ABR aims to achieve all the benefits of OBR without the bad effects like pain, blood loss and longer time for rehabilitation. The initial results of ABR were discouraging with higher rate of redislocation [22, 23]. The principal reasons for failure were inability to identify associated bony lesions, significant learning curve, failure to address capsular laxity [24, 25].
In the recent years, there has been significant improvement in the results obtained with ABR and hence debate is again shifting to consider it as equivalent to OBR. In the past, few meta- analysis has been conducted comparing the results between two techniques however none has included randomised controlled trials exclusively to formulate the opinion [4, 22].
In the meta-analysis, it was seen that the patients who had ABR were better in terms of external rotation at shoulder in comparison to patients who had undergone OBR .
The strength of our meta- analysis is that we had included only randomised control trails for analysis. With our strict inclusion criteria, only five studies with 415 subjects were considered. Combining and evaluating the results between 207 cases of ABR and 208 cases of OBR, we found lower rates of redislocation in ABR and the results were statistically significant (P=0.016).

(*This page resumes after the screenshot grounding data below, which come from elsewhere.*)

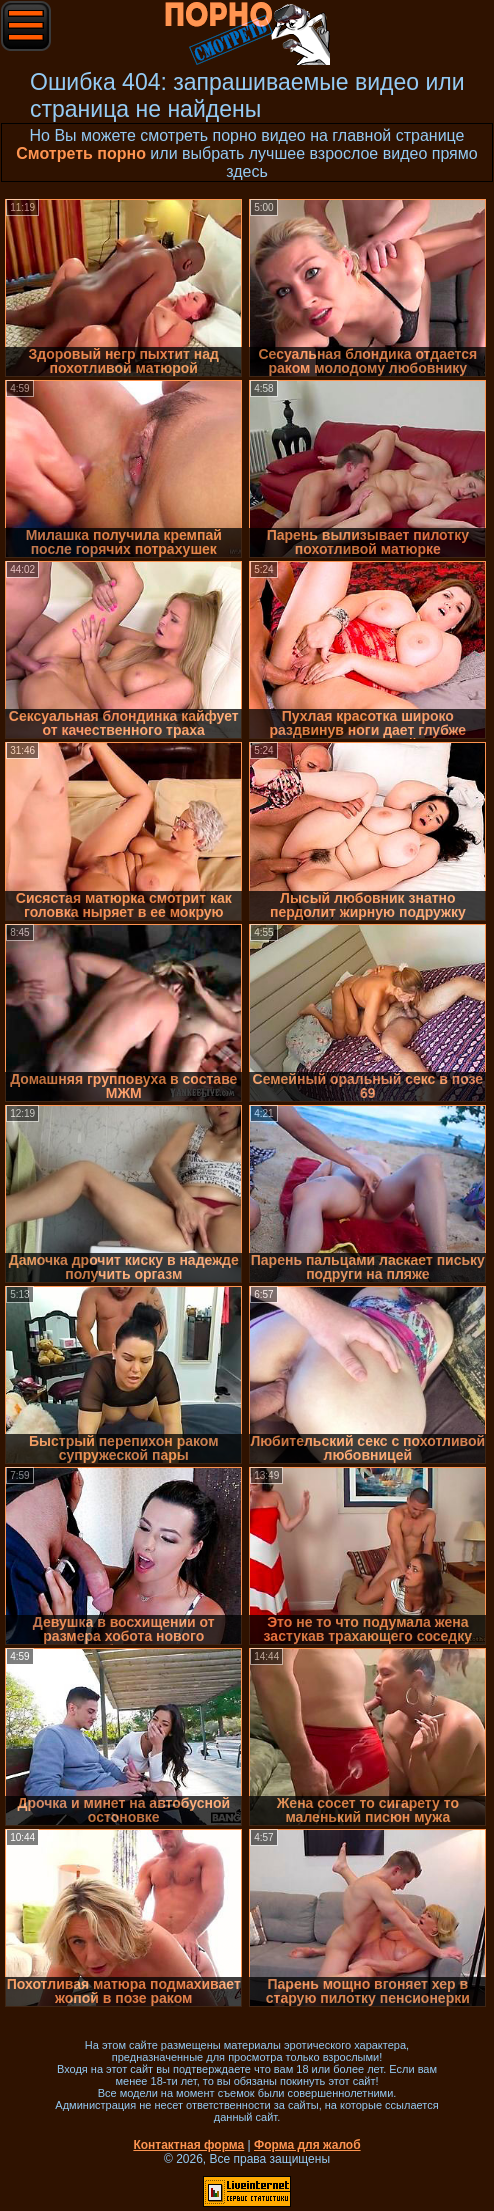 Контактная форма (188, 2145)
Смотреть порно (81, 153)
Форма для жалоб (307, 2145)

The limitations of the study were non-homogenous populations and different studies have stressed on different outcome measurement assessment scales thus making comparison difficult variability in outcome assessment measurement. Factors like level of individual activity, degree of instability (dislocation vs instability) were not reported in each study. The sample size was relatively small except in one study by Mohatadi et al.  The level of expertise also varies considerably in various surgeons opting for either ABR or OBR.

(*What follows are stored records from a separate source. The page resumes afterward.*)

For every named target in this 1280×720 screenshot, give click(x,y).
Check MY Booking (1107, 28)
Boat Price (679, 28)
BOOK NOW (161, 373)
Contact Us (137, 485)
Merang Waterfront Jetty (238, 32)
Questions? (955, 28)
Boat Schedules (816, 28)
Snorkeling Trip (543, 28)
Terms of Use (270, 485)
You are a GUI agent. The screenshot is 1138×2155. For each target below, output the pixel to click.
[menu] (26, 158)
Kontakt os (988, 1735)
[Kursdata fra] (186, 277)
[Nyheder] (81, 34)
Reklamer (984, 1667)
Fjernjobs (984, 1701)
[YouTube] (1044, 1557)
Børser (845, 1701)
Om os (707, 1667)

The study observed lower range of motion but better shoulder stability in OBR group. However, the difference was not statistically significant in terms of movement at shoulder joint but the stability was certainly better than arthroscopic group. Larger randomised controlled trials are needed to draw strong conclusions regarding the superiority of one technique over the other.
CONSENT FOR PUBLICATION
CONFLICT OF INTEREST
The authors declare no conflict of interest, financial or otherwise.
The authors and their immediate families did not receive any financial payments or other benefits from any commercial entity related to the subject of this article.
The authors thank Mr. Baltej Singh, statistician, department of community medicine, Guru Gobind Singh Medical College, Faridkot, India for help in conducting statistical analysis.